In this article, the first of a series, we will discuss which progress has been made since the early works, such as those by Crum Brown and Frazer[1] and Hansch[2], who were among the first to correlate chemical structure and biological (or physiochemical) properties and to postulate a causal relationship between the two.

Relating a molecular property to the underlying structure involves three broad steps[3]: Firstly, the representation of a molecule in a way suitable for computerized treatment, often referred to as the choice of a descriptor.  Secondly, the choice of the variable one attempts to model, often called the endpoint – which can be any molecular property that can be experimentally measured. Frequently used endpoints (since they are relevant in practice) are solubility and logP as physicochemical properties or bioactivity as a biological measurement variable. Thirdly, descriptors (input variables) and endpoints (output variables) need to be connected, by means of one of a variety of available model generation methods.

Each of those steps deserves particular attention and it is of crucial importance that the descriptor chosen to represent the system, the mathematical method employed to generate the model, and the property or endpoint measured are a suitable combination that at least gives the possibility of a successful model generation.
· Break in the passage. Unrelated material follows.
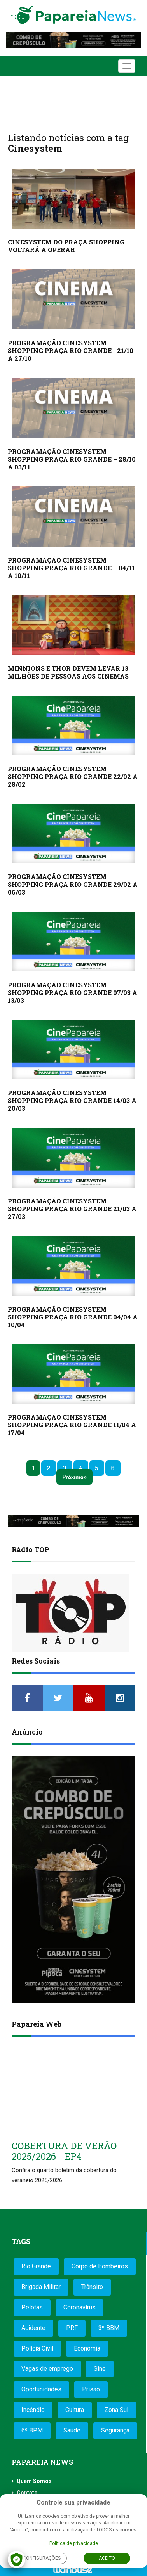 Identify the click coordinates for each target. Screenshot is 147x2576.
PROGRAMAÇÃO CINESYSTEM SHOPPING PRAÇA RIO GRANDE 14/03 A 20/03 (72, 1100)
If the system is not adequately described by suitable descriptors as input variables, a model is based on effectively random variables and thus doomed from the beginning. If the modeling method is not able to handle the expected input-output relationships, such as the application of a linear method to a bilinear relationship, no suitable fitting of the function can be expected. If the endpoints measured are not purely a function of the molecular structure, but also of the procedure used to obtain the measurements, information is missing from the system and the model can’t be more accurate than the available, error-riddled data. Large variability of measurements between laboratories, or also between experimental procedures, decrease the quality of the model that will be obtained in the end, so a dataset as homogenous as possible is of crucial importance here.